My biggest question around all of these proposals is whether we're making our TOML complex enough that we lose the benefits of using TOML in the first place (simplicity, familiarity, etc). Because if that's the case, we'll end up with the worst of both worlds: an awkward and unnatural language for expressing graphs, and a config format that's difficult for new users to pick up.

I know writing our own config language is the nuclear option, but it is at least a valuable strawman to compare these proposals against.

Having written a config language for something like this, I would strongly advise against "the nuclear option". I found it far preferable to embed a scripting language (like Lua or JS, since we already use them) and let it deal with the complexities.

Ideally, I'd like to avoid conflating the _format_ of our config (TOML, YAML, DOT, custom, etc) with the _structure_ (pipelines versus inputs, vs something else) because they aren't necessarily the same and one can't be used to solve the other.

For example, we could explore DOT (https://github.com/timberio/vector/issues/1699) as an alternative to pipelines. However, in terms of structure it actually puts us in the same situation as the original pipelines spec, where we need to add more syntax (or assumptions) on top in order to distinguish between references/copies of a subgraph, otherwise we can't support snippet reuse.

This digression leads us into the exploration of syntax alone which I don't think is helpful unless we're committed to a certain structure. Vector components aren't generalised nodes on a graph, they have different _types_ (source, transform, sink), which each have their own rules. So when we create a structure for expressing chains of components we need to take that into account somehow. We also want to support snippet reuse without causing unexpected side effects.

If we can defer the decision of our config format then it allows us to choose the right structure for Vector, and then afterwards select a format that suits it well, instead of confusing the two and using one as a crutch for the other.

With that said I think it's worth doing a review of the structure concepts we currently have so that we're not comparing apples with oranges. I'm picking arbitrary names for these:

Flattened

This is what we currently have. Each component is defined globally and selects the global siblings it wishes to consume from. This results in a flat list of components where the way in which they interact isn't immediately clear, and changing that often requires editing multiple places, giving ample opportunity for errors.

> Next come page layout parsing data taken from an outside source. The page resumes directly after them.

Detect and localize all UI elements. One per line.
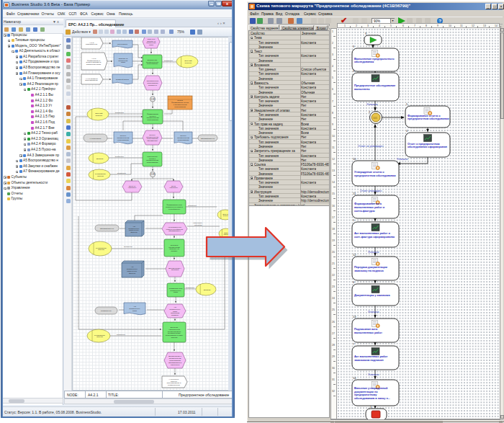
svg-text:выполняет: выполняет <box>117 334 126 336</box>
svg-text:101: 101 <box>373 117 377 120</box>
svg-text:10: 10 <box>353 157 356 161</box>
svg-text:выполняет: выполняет <box>115 112 125 114</box>
svg-text:11: 11 <box>353 192 356 195</box>
svg-text:5: 5 <box>353 218 355 222</box>
svg-text:выполняет: выполняет <box>117 172 127 174</box>
svg-text:Успешно: Успешно <box>368 373 379 376</box>
svg-text:Успешно: Успешно <box>366 103 377 106</box>
svg-text:9: 9 <box>365 32 367 35</box>
svg-text:5: 5 <box>406 102 408 106</box>
svg-text:12: 12 <box>353 253 356 257</box>
svg-text:Ведущийинженер: Ведущийинженер <box>96 112 104 116</box>
svg-text:Ведущийинженер: Ведущийинженер <box>223 213 228 217</box>
svg-text:выполняет: выполняет <box>164 60 174 62</box>
svg-text:Акт выполненных работ исчет-фа: Акт выполненных работ исчет-фактура сфор… <box>354 232 395 239</box>
svg-text:Нуждающиеся: Нуждающиеся <box>90 138 102 139</box>
svg-text:14: 14 <box>353 376 356 380</box>
svg-text:Эскизный проект: Эскизный проект <box>116 79 130 80</box>
svg-text:Сформированные: Сформированные <box>100 228 114 229</box>
svg-text:Отчет утвержден: Отчет утвержден <box>360 190 382 192</box>
svg-text:Заказчик: Заказчик <box>96 158 104 159</box>
svg-text:Документация у заказчика: Документация у заказчика <box>354 294 391 297</box>
svg-text:XOR: XOR <box>150 98 155 101</box>
svg-text:результат: результат <box>194 224 203 226</box>
svg-text:2: 2 <box>369 110 371 114</box>
svg-text:Подписанные: Подписанные <box>101 310 112 311</box>
svg-text:9: 9 <box>353 45 355 48</box>
svg-text:Ведущийинженер: Ведущийинженер <box>185 60 193 63</box>
svg-text:13: 13 <box>353 315 356 319</box>
svg-text:Выполнениепредпроектногообслед: Выполнениепредпроектногообследования <box>146 59 159 65</box>
svg-text:Формированиеотчета опредпроект: Формированиеотчета опредпроектномобследо… <box>147 113 159 121</box>
svg-text:ТЗ на проект: ТЗ на проект <box>117 43 128 45</box>
svg-text:выполняет: выполняет <box>124 246 133 248</box>
svg-text:Заказчик: Заказчик <box>204 289 212 290</box>
svg-text:выполняет: выполняет <box>188 205 197 207</box>
svg-text:Успешно: Успешно <box>368 251 379 254</box>
svg-text:Передача документациизаказчику: Передача документациизаказчику на подпис… <box>354 266 388 272</box>
svg-text:Успешно: Успешно <box>368 311 379 313</box>
svg-text:Отчет не утвержден: Отчет не утвержден <box>358 145 384 148</box>
svg-text:7: 7 <box>353 342 355 346</box>
svg-text:4: 4 <box>406 129 408 133</box>
svg-text:выполняет: выполняет <box>186 287 195 289</box>
svg-text:Акт выполненных работзаказчико: Акт выполненных работзаказчиком подписан <box>354 355 387 362</box>
svg-text:выполняет: выполняет <box>115 156 125 158</box>
svg-text:XOR: XOR <box>150 173 155 176</box>
svg-text:Успешно: Успешно <box>397 158 408 161</box>
svg-text:А4.1.3 Эскизноепроектирование: А4.1.3 Эскизноепроектирование <box>85 78 98 81</box>
svg-text:6: 6 <box>353 280 355 284</box>
svg-text:Сформированные: Сформированные <box>201 138 215 139</box>
svg-text:Отчет неутвержден: Отчет неутвержден <box>128 185 137 189</box>
svg-text:Утверждениеотчета опредпроектн: Утверждениеотчета опредпроектномобследов… <box>146 156 158 164</box>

The compose transform proposal (https://github.com/timberio/vector/issues/1653) is an attempt to mitigate some of the pain points of writing and maintaining lists of transforms with this structure, but is a complement to the spec rather than a solution.

Advantages

• Limited indentation, or nesting.
• Complex fan-out topologies with multiplexing are much easier to write.

Disadvantages

• As topologies scale they become increasingly difficult to decipher.

Pipelines

Stemming from the pipelines proposals, taking a lot of inspiration from graph syntaxes. Topologies are defined as linkable lists of component names. This allows the definition of complex graphs from linear arrays, making them easy to parse for both humans and machines.

Advantages

• Limited indentation, or nesting.
• Topologies are much easier to write and edit.
• Topologies are (potentially) easier to read.
• Is complementary to our existing flattened (global components) structure.

Disadvantages

• Linear lists of components have the potential to obfuscate component _types_, which are still relevant for understanding a Vector topology.
• Doesn't necessarily lend well to a concept of graph snippet reuse, requires odd syntaxes or "magic" behavior to avoid bleeding and other side effects.

Hierarchical

This is something we haven't really explored yet as it's pretty much the opposite of the existing flattened structure, and is therefore the most extreme change. In a hierarchical structure there aren't necessarily any global components, just pipelines themselves, where each one specifies its sources, transforms, and sinks:

pipeline:
  sources:
    - type: foo
      some: field
    - type: bar
      some_other: dumb_field

  transforms:
    - type: a_thing:
      do_it: "like this"
    - type: a_fork
      if: "field.type in [ doc, article, comment ]"
      then:
        - type: do_this
          wat: "this is another transform"
      else:
        - type: do_this_instead
          huh: "this is yet another transform"

  sinks:
    - type: baz
    - type: shared_channel
      called: foo

Pipelines can be linked to each other, which is how we might decide to handle content based multiplexing:

pipeline:
  sources:
    - type: shared_channel
      which: foo

  transforms:
    - type: remove_stuff_i_dont_want
      like: "field.message contains 'nah m8'"

  sinks:
    - type: boo

Note that this may seem very similar to sub proposal 3, but in fact it also requires the ability to inline transforms in order to have forked processing. This also means transforms themselves as part of their spec need to be able to define their children, so in reality this is still a far cry from pipelines.

Advantages

• What you see is what you get, very easy to understand and easy to write.
• Components are connected by composition and therefore can be referenced and reused however you like without confusion or side effects.
• Transforms are expressed as actual functions rather than connected nodes with their own inputs.

Disadvantages

• Lots of nesting (this is where format might come in).
• For us specifically it's a stretch from what we have already, and doesn't necessarily provide the value that the effort would require in order to be justified.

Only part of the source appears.